Autoritratto nello studio (nottetempo) by Giorgio Agamben

Autoritratto nello studio (nottetempo) by Giorgio Agamben

autore:Giorgio Agamben [Agamben, Giorgio]
La lingua: ita
Format: epub
editore: Nottetempo
pubblicato: 2020-04-25T22:00:00+00:00


Benjamin è presente in tutti gli studi in cui ho lavorato, con una lettera manoscritta sulla cassettiera di vicolo del Giglio, proprio accanto alla poesia di Caproni, con una fotografia a Ibiza datami da Jean Selz e col manoscritto di un sogno nello studio di Venezia. Anche se non avrei mai potuto incontrarlo, egli fra i miei maestri è quello nel quale mi pare di essermi imbattuto fisicamente piú spesso. Quando si entra in intimità anche materiale – cioè filologica – con l’opera di un autore, quando la lettura dei suoi libri ci fa tremare i polsi, allora si producono dei fenomeni che sembrano magici, ma sono invece soltanto il frutto di quell’intimità. Succede cosí che ad apertura di pagina si trovi il passo che si cercava, che una domanda assillante trovi subito là la sua risposta o la sua giusta formulazione – o, come mi è avvenuto con Benjamin, che si finisca con l’imbattersi fisicamente in cose e persone che egli ha visto e toccato.
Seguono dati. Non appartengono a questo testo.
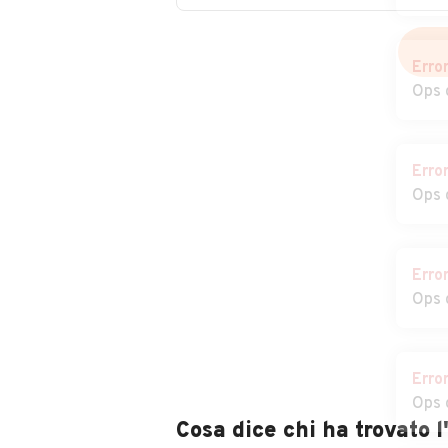
Pertiche
Auto usate San
Auto usate
Erro
Pietro in Gu
Sant'Angelo di
Ops 
Piove di Sacco
Auto usate Santa
Auto usate San
Giustina in Colle
Margherita d'A
Erro
Ops 
Auto usate Solesino
Auto usate
Stanghella
Auto usate Torreglia
Auto usate
Erro
Trebaseleghe
Ops 
Auto usate Veggiano
Auto usate
Vescovana
Erro
Auto usate Vigonza
Auto usate Vill
Ops 
Estense
Cosa dice chi ha trovato 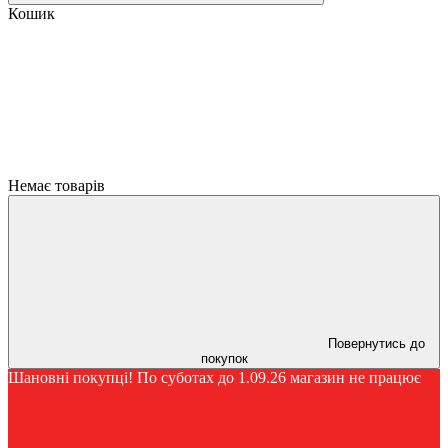
Кошик
Немає товарів
Повернутись до
покупок
Шановні покупці! По суботах до 1.09.26 магазин не працює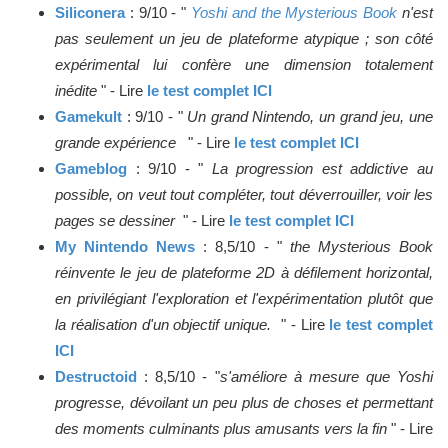
Siliconera
: 9/10 - "
Yoshi and the Mysterious Book
n'est
pas seulement un jeu de plateforme atypique ; son côté
expérimental lui confère une dimension totalement
inédite
" - Lire
le test complet ICI
Gamekult
: 9/10 - "
Un grand Nintendo, un grand jeu, une
grande expérience
" - Lire
le test complet ICI
Gameblog
: 9/10 - "
La progression est addictive au
possible, on veut tout compléter, tout déverrouiller, voir les
pages se dessiner
" - Lire
le test complet ICI
My Nintendo News
: 8,5/10 - "
the Mysterious Book
réinvente le jeu de plateforme 2D à défilement horizontal,
en privilégiant l'exploration et l'expérimentation plutôt que
la réalisation d'un objectif unique.
" - Lire
le test complet
ICI
Destructoid
: 8,5/10 - "
s'améliore à mesure que Yoshi
progresse, dévoilant un peu plus de choses et permettant
des moments culminants plus amusants vers la fin
" - Lire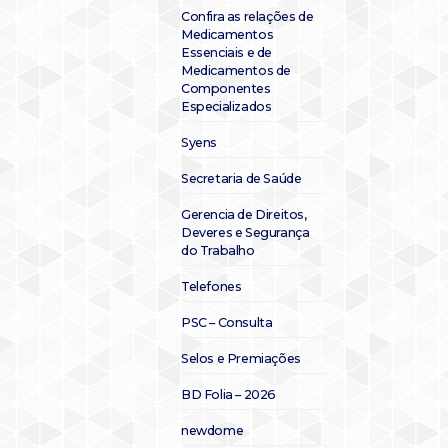
Confira as relações de
Medicamentos
Essenciais e de
Medicamentos de
Componentes
Especializados
Syens
Secretaria de Saúde
Gerencia de Direitos,
Deveres e Segurança
do Trabalho
Telefones
PSC – Consulta
Selos e Premiações
BD Folia – 2026
newdome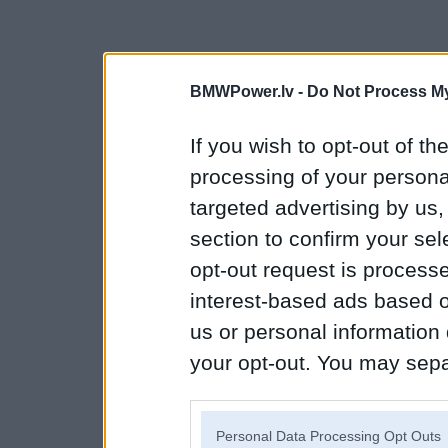
BMWPower.lv -
Do Not Process My
If you wish to opt-out of the
processing of your personal
targeted advertising by us
section to confirm your sel
opt-out request is proces
interest-based ads based o
us or personal information d
your opt-out. You may separ
disclosure of your personal
IAB’s list of downstream pa
Personal Data Processing Opt Outs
Ricordo l’emozione con cui nel gennaio del 1977 scoprii sull’elenco telefonico che Herbert Blumenthal Belmore, che aveva frequentato intensamente Benjamin negli anni della Jugendbewegung, abitava a poco piú di cento metri dal mio studio di vicolo del Giglio. Fu nel suo appartamento di via Sora, dove andai subito a trovarlo, che avvenne il mio primo incontro materiale con Benjamin: e avvenne, inaspettatamente, attraverso la veemenza dell’odio di Blumenthal per l’amico di un tempo – o, piuttosto, del suo amore respinto che si era trasformato in rancore. Benjamin aveva interrotto bruscamente nel 1917 la loro amicizia, cominciata nel 1910, e a piú di sessant’anni di distanza l’astio di Blumenthal era ancora cosí implacabile, che egli giunse velenosamente a dirmi che Benjamin aveva fatto la fine che si meritava. E, tuttavia, l’amore di cui quell’odio si nutriva doveva essere altrettanto ardente, se egli aveva conservato con cura non soltanto le lettere dell’amico, ma anche alcuni manoscritti inediti e, cosa che mi commosse in modo speciale, un quadernetto blu sul quale Carla Seligson aveva copiato in una chiara calligrafia corsiva le poesie di Fritz Heinle che erano andate perdute nel 1933 durante la precipitosa fuga di Benjamin da Berlino a Parigi.

“Fritz era poeta e fra tutti il solo che io ho incontrato non nella ‘vita’, ma nella sua poesia. È morto a diciannove anni e non lo si poteva incontrare altrimenti…” Nella “vita”, Benjamin aveva incontrato Heinle a Friburgo nel 1913 e la loro amicizia, subito intensa (“diventammo amici in una notte”) si era rafforzata a Berlino, durante la comune militanza nel movimento della gioventú. Allo scoppio della guerra, Heinle si suicidò con la sua fidanzata Rika Seligson e Benjamin cercò per tutta la vita di ritrovare e pubblicare i manoscritti delle sue poesie. Si comprende l’emozione con cui presi in mano il piccolo quaderno per fotocopiarlo prima di restituirlo a Blumenthal. Certo le poesie erano quasi incomprensibili e non poteva essere altrimenti, dal momento che la lingua in cui erano scritte non era propriamente una lingua, ma, come la gioventú secondo Benjamin, solo “un lamento per la grandezza mancata”.